The Consumer Electronics Show technically starts tomorrow (really, the shenanigans begin today), but that hasn’t stopped news from leaking out. The biggest report, so far, is NVidia’s demonstration of the Tegra K1, a chip that’s best described as the mobile CPU version of Ludicrous Speed from Spaceballs.
Essentially, the K1 is overkill. How much overkill? Try 192 cores of overkill. That’s not the same as the cores in a CPU, it’s worth noting, but it’s still almost triple the cores in the current Tegra 4, according to the Verge:
The 192 cores in the Kepler Mobile GPU is a small chunk of power taken from a laptop- or desktop-class computer, but outstrips the 72 cores of the Tegra 4. The company demonstrated as much at SIGGRAPH last year, boasting that Kepler Mobile had more raw computing power than the PlayStation 3.
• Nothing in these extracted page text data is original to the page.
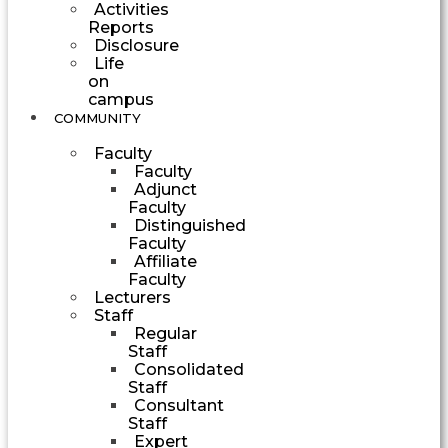
Activities
Reports
Disclosure
Life
on
campus
COMMUNITY
Faculty
Faculty
Adjunct
Faculty
Distinguished
Faculty
Affiliate
Faculty
Lecturers
Staff
Regular
Staff
Consolidated
Staff
Consultant
Staff
Expert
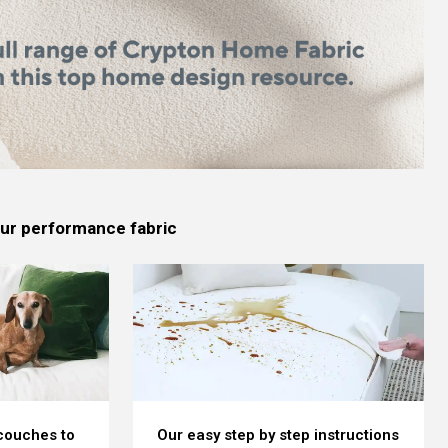
 our performance fabric
 couches to
Our easy step by step instructions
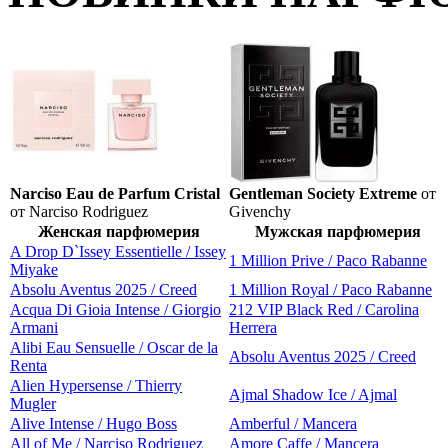
Narciso Eau de Parfum Cristal
Gentleman Society Extreme
от
от Narciso Rodriguez
Givenchy
Женская парфюмерия
Мужская парфюмерия
A Drop D`Issey Essentielle / Issey
1 Million Prive / Paco Rabanne
Miyake
Absolu Aventus 2025 / Creed
1 Million Royal / Paco Rabanne
Acqua Di Gioia Intense / Giorgio
212 VIP Black Red / Carolina
Armani
Herrera
Alibi Eau Sensuelle / Oscar de la
Absolu Aventus 2025 / Creed
Renta
Alien Hypersense / Thierry
Ajmal Shadow Ice / Ajmal
Mugler
Alive Intense / Hugo Boss
Amberful / Mancera
All of Me / Narciso Rodriguez
Amore Caffe / Mancera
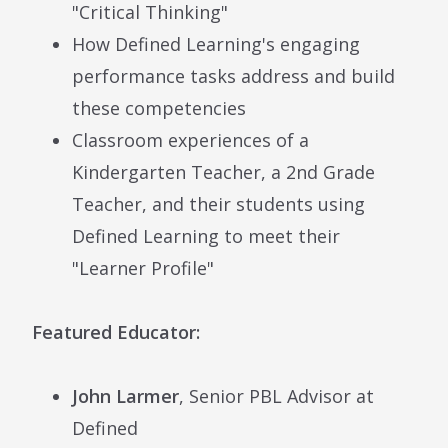
"Critical Thinking"
How Defined Learning's engaging
performance tasks address and build
these competencies
Classroom experiences of a
Kindergarten Teacher, a 2nd Grade
Teacher, and their students using
Defined Learning to meet their
"Learner Profile"
Featured Educator:
John Larmer
, Senior PBL Advisor at
Defined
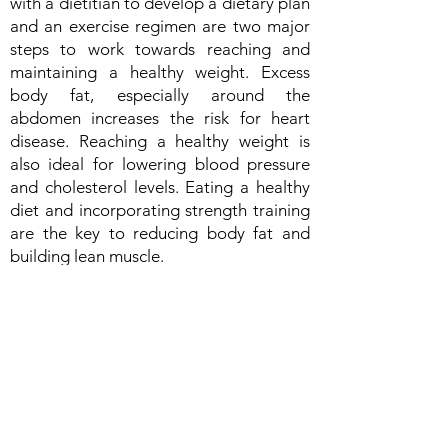
with a dietitian to develop a dietary plan
and an exercise regimen are two major
steps to work towards reaching and
maintaining a healthy weight. Excess
body fat, especially around the
abdomen increases the risk for heart
disease. Reaching a healthy weight is
also ideal for lowering blood pressure
and cholesterol levels. Eating a healthy
diet and incorporating strength training
are the key to reducing body fat and
building lean muscle.
4. Eat a heart healthy diet: Work with
your doctor or dietitian to find out what
dietary approach works best for you. A
dietitian can work with you to adapt any
dietary pattern and help to make it more
heart healthy. Ask your dietitian about
the DASH diet or the mediterranean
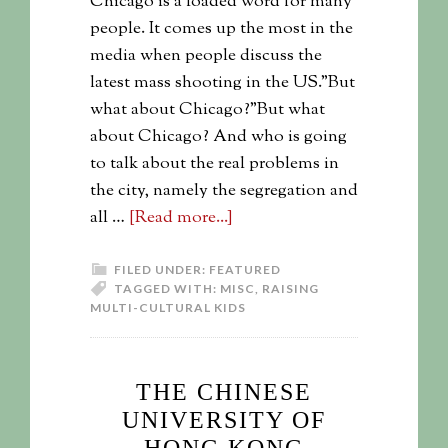
Chicago is a loaded word for many
people. It comes up the most in the
media when people discuss the
latest mass shooting in the US."But
what about Chicago?"But what
about Chicago? And who is going
to talk about the real problems in
the city, namely the segregation and
all …
[Read more...]
FILED UNDER:
FEATURED
TAGGED WITH:
MISC
,
RAISING
MULTI-CULTURAL KIDS
THE CHINESE
UNIVERSITY OF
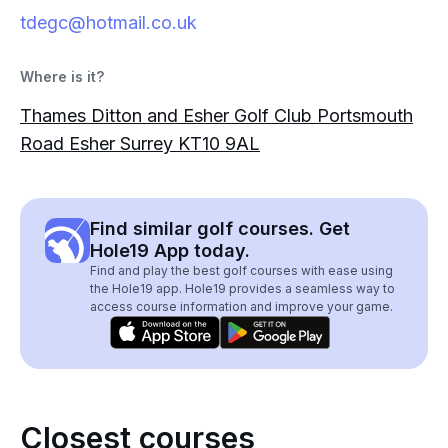
tdegc@hotmail.co.uk
Where is it?
Thames Ditton and Esher Golf Club Portsmouth
Road Esher Surrey KT10 9AL
Find similar golf courses. Get
Hole19 App today.
Find and play the best golf courses with ease using
the Hole19 app. Hole19 provides a seamless way to
access course information and improve your game.
Closest courses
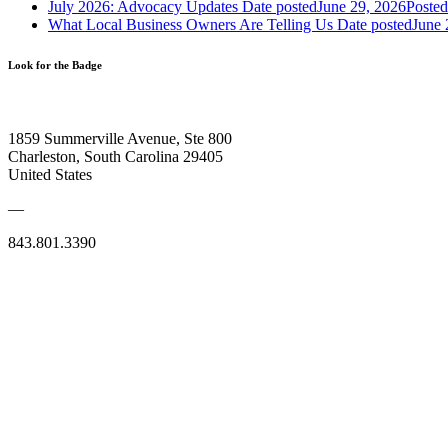
July 2026: Advocacy Updates
Date posted
June 29, 2026
Posted
What Local Business Owners Are Telling Us
Date posted
June 
Look for the Badge
1859 Summerville Avenue, Ste 800
Charleston, South Carolina 29405
United States
—
843.801.3390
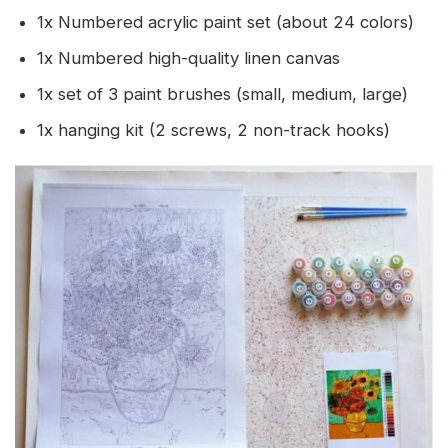
1x Numbered acrylic paint set (about 24 colors)
1x Numbered high-quality linen canvas
1x set of 3 paint brushes (small, medium, large)
1x hanging kit (2 screws, 2 non-track hooks)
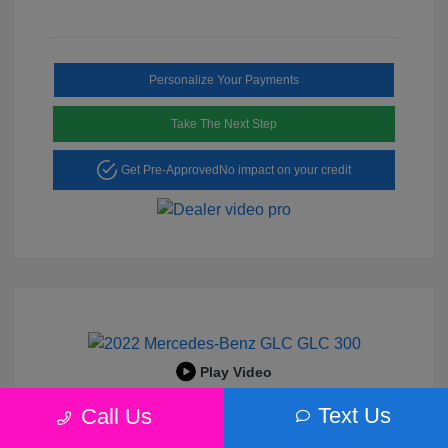
Personalize Your Payments
Take The Next Step
Get Pre-Approved
No impact on your credit
Play Video
2022 Mercedes-Benz GLC 300
Text Us
Call Us
Peltier Price
$25,456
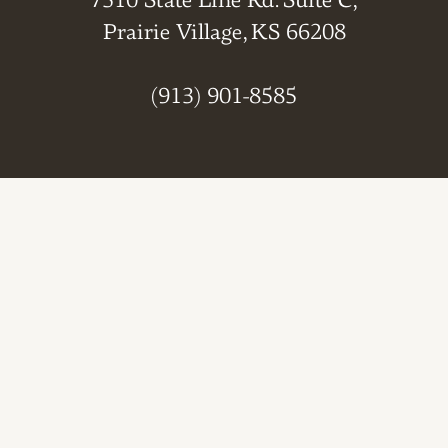
7510 State Line Rd. Suite C,
Prairie Village, KS 66208
(913) 901-8585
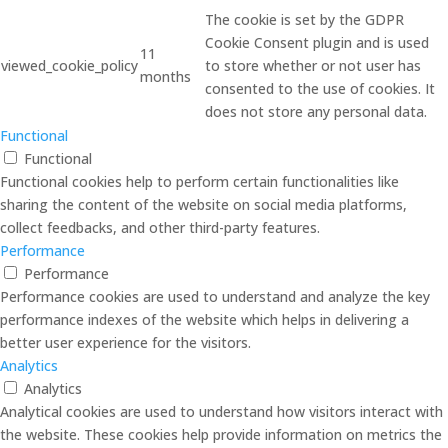
The cookie is set by the GDPR
Cookie Consent plugin and is used
11
viewed_cookie_policy
to store whether or not user has
months
consented to the use of cookies. It
does not store any personal data.
Functional
Functional
Functional cookies help to perform certain functionalities like
sharing the content of the website on social media platforms,
collect feedbacks, and other third-party features.
Performance
Performance
Performance cookies are used to understand and analyze the key
performance indexes of the website which helps in delivering a
better user experience for the visitors.
Analytics
Analytics
Analytical cookies are used to understand how visitors interact with
the website. These cookies help provide information on metrics the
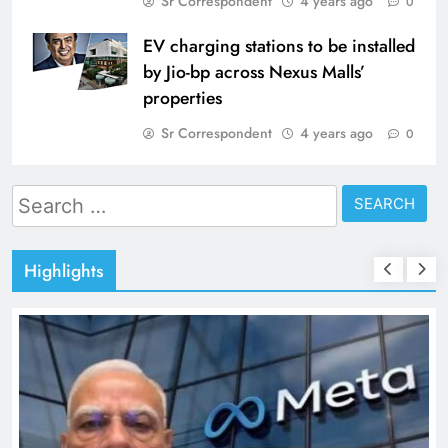
Sr Correspondent
4 years ago
0
EV charging stations to be installed
by Jio-bp across Nexus Malls’
properties
Sr Correspondent
4 years ago
0
Search
for:
Highlights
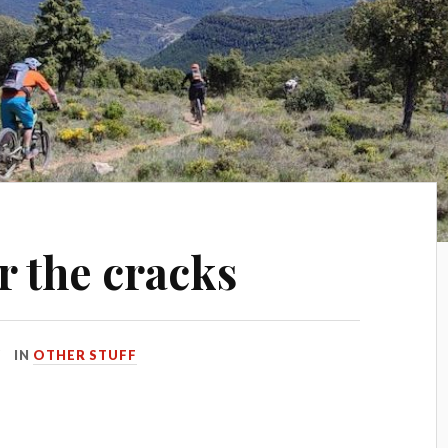
r the cracks
IN
OTHER STUFF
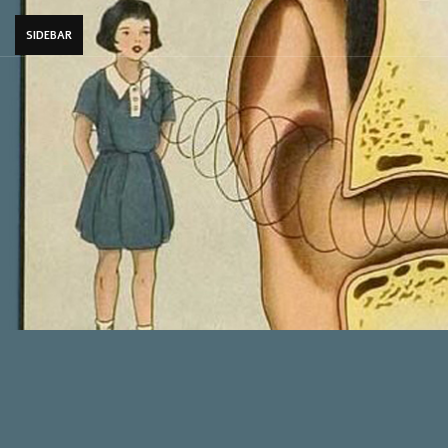
SIDEBAR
To give you an idea of how absurdly powerful the Tegra K1 is, NVidia was using PC games playable on tablets to show off how effective it was. The demos were, by all accounts, imperfect, but keep in mind that this time last year, running a recent big-budget PC game on a tablet was essentially science fiction.
Interestingly, NVidia also claims that its GPU is more powerful than the PS3 or the Xbox 360, and it has the numbers to back that up. That’s a lot of oomph to stuff in a tablet or a little phone. Or, for that matter, the upcoming reiteration of the NVidia Shield. It also raises the question of where Project Denver, NVidia’s bid to be a CPU maker and not just a GPU manufacturer, fits in.
There’s no word on how much this processor will cost; even the demonstrations today were little more than prototypes stuffed into tablets. But essentially, sooner rather than later, you’re going to have a supercomputer in your pants.